> [Work instructions] Return every line of the data exactly as it appears.

Record set START

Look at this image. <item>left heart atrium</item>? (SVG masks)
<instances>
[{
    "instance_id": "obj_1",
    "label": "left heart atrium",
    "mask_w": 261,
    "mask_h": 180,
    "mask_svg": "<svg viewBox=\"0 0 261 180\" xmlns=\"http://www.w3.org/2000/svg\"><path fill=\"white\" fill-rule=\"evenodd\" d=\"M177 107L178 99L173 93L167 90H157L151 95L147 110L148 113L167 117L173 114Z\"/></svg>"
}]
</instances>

Record set END

> [Reply to the exercise]
Look at this image. <item>left heart atrium</item>? (SVG masks)
<instances>
[{
    "instance_id": "obj_1",
    "label": "left heart atrium",
    "mask_w": 261,
    "mask_h": 180,
    "mask_svg": "<svg viewBox=\"0 0 261 180\" xmlns=\"http://www.w3.org/2000/svg\"><path fill=\"white\" fill-rule=\"evenodd\" d=\"M177 107L178 99L173 93L167 90H157L151 95L147 110L148 113L167 117L173 114Z\"/></svg>"
}]
</instances>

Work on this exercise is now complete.